People in Rio de Janeiro used candles in the blackout
A power blackout in Brazil left tens of millions of people sitting by candlelight, after plunging its two largest cities into darkness.
Underground railways, traffic lights, street lamps, lifts and electric gates in Sao Paulo and Rio de Janeiro were all affected.
It was several hours before the problem could be fixed.
The authorities believe it could have been caused by a fault at the giant Itaipu hydro-electric dam.
AT THE SCENE
Gary Duffy, Sao Paulo
Walking around on the streets near my home, there was absolute chaos, with drivers pulling over to the side of the road and asking what had happened, and did anyone know what was wrong.
The traffic lights were out of order, traffic wardens were trying to maintain the flow of traffic, radio stations were appealing to people to drive carefully.
There was chaos in the metro system as well, some reports that people had to walk along the tracks because trains had come to a halt, that bus drivers were being called in to provide an emergency service.
The underground railway systems in Rio de Janeiro and Sao Paulo shut down when the power cuts hit soon after 2200 (0000 GMT), leaving many passengers stranded.
Thousands of rail passengers had to walk down underground tracks to reach stations.
No traffic lights or street lights were working, causing traffic to stop or slow to a crawl.
Extra police were put on the streets to prevent a surge in crime.
Electricity supplies in Paraguay, which shares power from Itaipu, were also disrupted for a short while.
The power system lost 17,000 megawatts after the massive plant went offline, possibly because of a storm.
The director of the dam said it had lost its entire hydro-electric output.
The BBC's correspondent in Sao Paulo, Gary Duffy, says the power cut happened at a time when millions would have been watching the country's popular soap opera on TV.
He adds that neighbourhood blackouts are common in the city of 19 million, but the scale of this power cut was remarkable.

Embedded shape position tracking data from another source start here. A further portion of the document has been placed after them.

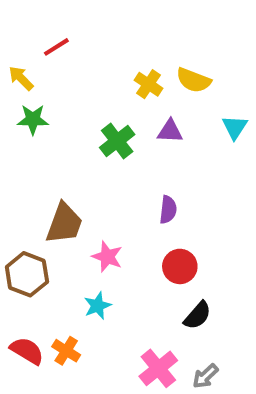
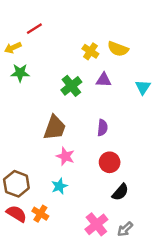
yellow arrow: (21, 78) -> (13, 48), turned -70
cyan triangle: (235, 127) -> (143, 87), moved
brown trapezoid: (64, 223) -> (55, 128), moved
brown hexagon: (27, 274) -> (16, 184), moved

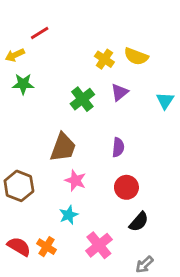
purple triangle: (104, 80) -> (120, 92), turned -42
brown hexagon: (16, 184) -> (19, 186), moved
pink cross: (96, 224) -> (99, 245), moved

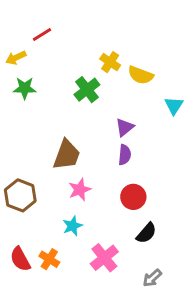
yellow semicircle: (136, 56) -> (141, 75), moved
purple triangle: (120, 92) -> (125, 127), moved
green cross: (82, 99) -> (87, 90), moved
pink star: (75, 180) -> (80, 190), turned 30
red semicircle: (19, 247) -> (20, 259), turned -150

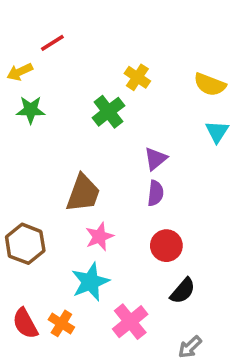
yellow semicircle: (141, 75) -> (210, 85), moved
cyan star: (72, 226) -> (90, 282), size x1.5

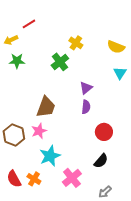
pink star: (99, 237) -> (39, 131), moved
red circle: (166, 246) -> (104, 132), moved

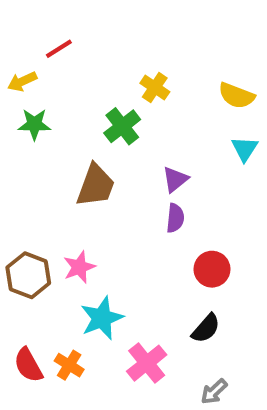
brown trapezoid: (46, 107) -> (96, 185), moved

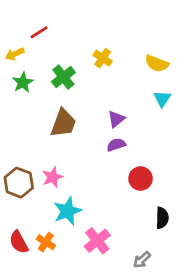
green star: (34, 124) -> (23, 82), turned -30
green cross: (122, 126) -> (63, 77), moved
purple semicircle: (175, 218) -> (116, 145), turned -114
black semicircle: (206, 328) -> (162, 218), moved, turned -40

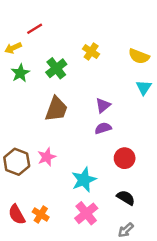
cyan star: (67, 211) -> (84, 180), moved
black semicircle: (162, 218) -> (126, 198), moved, turned -60

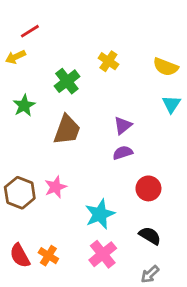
red line: (35, 29) -> (30, 31), moved
green star: (20, 73) -> (24, 106), moved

The issue of power supplies is politically sensitive in Brazil following severe shortages several years ago which caused blackouts in large parts of the country.
The government will be keen to establish that this blackout, which disrupted the lives of millions of Brazilians, was not caused by any failure on its part, our correspondent says.
The latest power failure also affected the south-eastern states of Minas Gerais and Espirito Santo, the south-western state of Mato Grosso do Sul, parts of the central state of Goias, and the federal district of Brasilia, although the capital itself was unaffected.
Luckily I got out of the lift about a minute before everything shut down... [and] at least we managed to have a romantic candlelight supper.